The prosecutor’s sentencing recommendation was fully disclosed to Watson before his sentencing hearing and the *536error was, therefore, harmless. There being no other errors, we affirm.
Bridgewater and Armstrong, JJ., concur.
Review granted at 152 Wn.2d 1036 (2004).
Formerly codified at RCW 9.94A.110 (2000), RCW 9.94A.500 requires, among other things, that the trial court conduct a sentencing hearing and a chemical dependency screening. Watson does not argue that the trial court failed to follow this statute.
CrR 7.1(c) provides, “At least 3 days before the sentencing hearing, defense counsel and the prosecuting attorney shall notify opposing counsel and the court of any part of the presentence report that will be controverted by the production of evidence.”
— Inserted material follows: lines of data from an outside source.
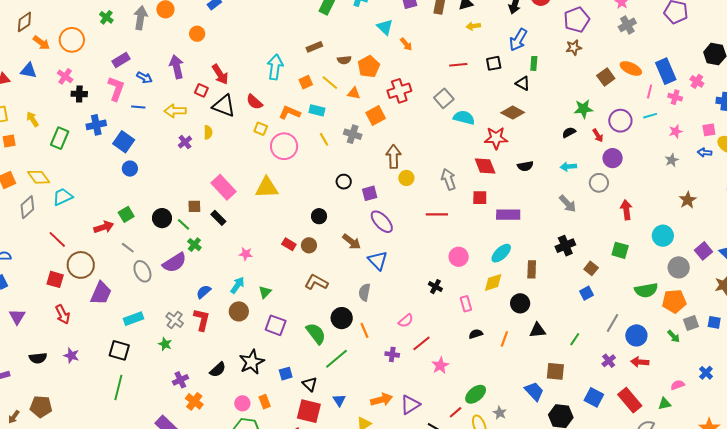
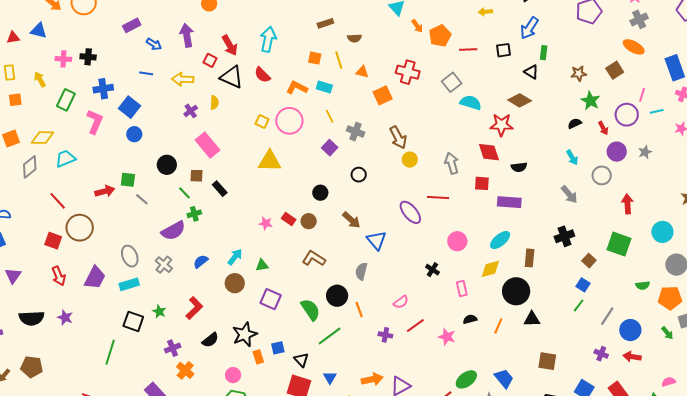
brown star: (574, 47) -> (579, 73), moved
cyan arrow: (275, 67) -> (268, 39), moved
orange pentagon: (369, 67) -> (440, 36), moved
orange ellipse: (631, 68) -> (634, 47), moved
pink cross: (65, 76) -> (63, 59), moved, turned -35
orange square: (306, 82) -> (315, 58), turned 32
yellow line: (330, 83) -> (339, 60), turned 30
pink L-shape: (116, 89) -> (95, 122), moved
red cross: (399, 91) -> (408, 72), turned 30
pink line: (650, 92) -> (642, 95), moved
green star: (583, 109) -> (590, 101), turned 30
yellow square: (261, 129) -> (262, 121), moved
gray cross: (353, 134) -> (356, 132), moved
brown arrow: (394, 157) -> (398, 137), turned 150
gray star: (672, 160) -> (645, 152), moved
black semicircle: (525, 166) -> (519, 167), moved
cyan arrow: (568, 167) -> (572, 158), turned -119
yellow diamond: (39, 177) -> (43, 138), turned -55
black circle: (344, 182) -> (359, 175), moved
pink rectangle: (223, 187) -> (207, 145), moved
purple square: (370, 193) -> (330, 148), moved, turned -35
green square: (126, 214) -> (128, 180), turned 35
black circle: (162, 218) -> (167, 165), moved
purple ellipse: (382, 222) -> (410, 212), moved
green cross: (194, 245) -> (194, 214), turned 32
gray line: (128, 248) -> (142, 199), moved
green square: (620, 250) -> (619, 244), size x1.4
pink star: (246, 254) -> (266, 223), moved
gray ellipse: (142, 271) -> (130, 256), moved
green semicircle: (646, 290) -> (643, 285), size x0.6
green triangle: (265, 292) -> (262, 265), turned 32
purple trapezoid: (101, 293) -> (95, 278), moved
blue square: (587, 293) -> (583, 285), turned -32
black circle: (520, 303) -> (516, 291), size x1.4
gray cross: (175, 320) -> (164, 265), moved
red L-shape: (202, 320) -> (194, 308), moved, turned 30
green line: (575, 339) -> (579, 305), moved
black square: (119, 350) -> (133, 321), moved
black semicircle: (38, 358) -> (32, 318), size x1.4
purple cross: (609, 361) -> (601, 354), turned -32
pink star: (440, 365) -> (447, 337), moved, turned -30
blue trapezoid: (534, 391) -> (504, 378), moved
orange rectangle: (265, 402) -> (258, 357), moved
See RCW 9.94A.530(2) (“In determining any sentence, the trial court may rely on no more information than is admitted by the plea agreement, or admitted, acknowledged, or proved in a trial or at the time of sentencing. Acknowledgement includes not objecting to information stated in the presentence reports.”) (emphasis added). If a defendant neither objects to information presented at sentencing nor requests an evidentiary hearing, that information is deemed acknowledged. Handley, 115 Wn.2d at 282-83. “[Acknowledgment allows the judge to rely on unchallenged facts and information introduced for the purposes of sentencing.” State v. Ford, 137 Wn.2d 472, 482-83, 973 P.2d 452 (1999).
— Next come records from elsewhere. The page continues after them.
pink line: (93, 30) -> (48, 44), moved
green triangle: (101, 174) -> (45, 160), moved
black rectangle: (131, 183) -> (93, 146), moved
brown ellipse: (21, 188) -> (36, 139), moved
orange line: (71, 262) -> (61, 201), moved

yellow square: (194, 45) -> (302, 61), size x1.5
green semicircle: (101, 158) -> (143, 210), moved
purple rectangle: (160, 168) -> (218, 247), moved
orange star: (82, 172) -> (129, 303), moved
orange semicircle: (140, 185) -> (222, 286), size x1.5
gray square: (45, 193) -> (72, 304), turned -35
That statute provides in relevant part:
If the standard sentence range is greater than one year and the sentencing corut determines that the offender is eligible for this alternative and that the offender and the community will benefit from the use of the alternative, the judge may waive imposition of a sentence within the standard sentence range and impose a sentence that must include a period of total confinement in a state facility for one-half of the midpoint of the standard sentence range.
RCW 9.94A.660(2).
Watson states that his “indigency affects his exclusion from consideration for a DOSA sentence in Pierce County, because if he had private funds he could pay for his own treatment, thereby alleviating the State’s concerns about lack of funds.” Br. of Appellant at 29. Although the Home memorandum does mention that those who have been released from prison are not receiving treatment, there is no explicit mention of the economic status of these individuals. And lack of treatment is not the only concern discussed; the memorandum also points to the failure of the DOC to revoke DOSA for those who reoffend while in community custody.
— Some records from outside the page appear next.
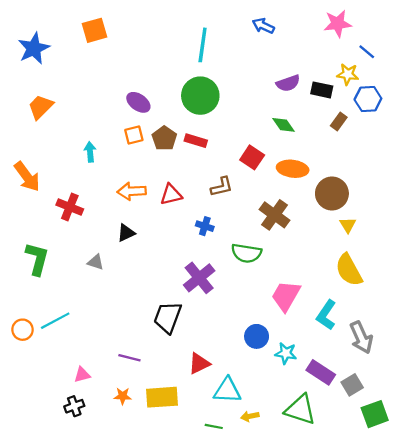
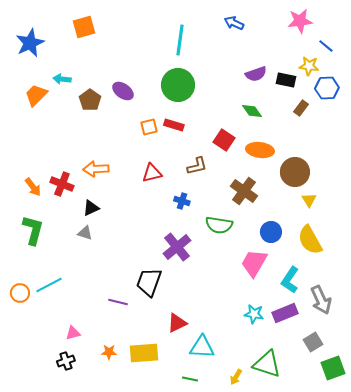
orange square: (134, 135) -> (149, 127), moved
brown pentagon: (164, 138) -> (90, 100), moved
cyan arrow: (90, 152) -> (62, 79), moved, turned -78
orange arrow: (27, 177) -> (33, 187), moved, size x0.7
orange arrow: (132, 191) -> (96, 169), moved
black triangle: (126, 233) -> (91, 208), moved
blue circle: (257, 336) -> (271, 232), moved
purple line: (129, 358) -> (118, 302), moved
purple rectangle: (321, 372) -> (285, 313), moved, turned -55
yellow arrow: (250, 416) -> (236, 377), moved, turned -49

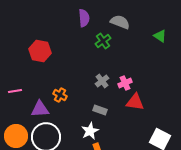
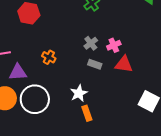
purple triangle: (40, 109) -> (18, 72), moved
gray rectangle: (100, 110) -> (95, 64), moved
Division One conducted an equal protection analysis where one codefendant received DOSA and one codefendant was excluded by terms of the DOSA statute. See McNeair, 88 Wn. App. 331.
See ROW 36.27.010; ROW 36.16.030.
But see State v. Echeverria, 141 Wn.2d 323, 336-38, 6 P.3d 573 (2000) (implying that denial of defendant’s right to allocution is not constitutional, but considering the issue and finding that defendant was granted allocution).